Exercise ->
Could you find every line in the records below that contains the word "apps" and copy it?
-=-=-=-=-
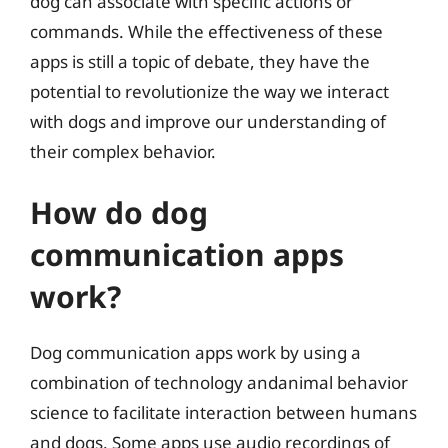
dog can associate with specific actions or
commands. While the effectiveness of these
apps is still a topic of debate, they have the
potential to revolutionize the way we interact
with dogs and improve our understanding of
their complex behavior.
How do dog
communication apps
work?
Dog communication apps work by using a
combination of technology andanimal behavior
science to facilitate interaction between humans
and dogs. Some apps use audio recordings of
-=-=-=-=-
Solution to the exercise ->
apps is still a topic of debate, they have the
communication apps
Dog communication apps work by using a
and dogs. Some apps use audio recordings of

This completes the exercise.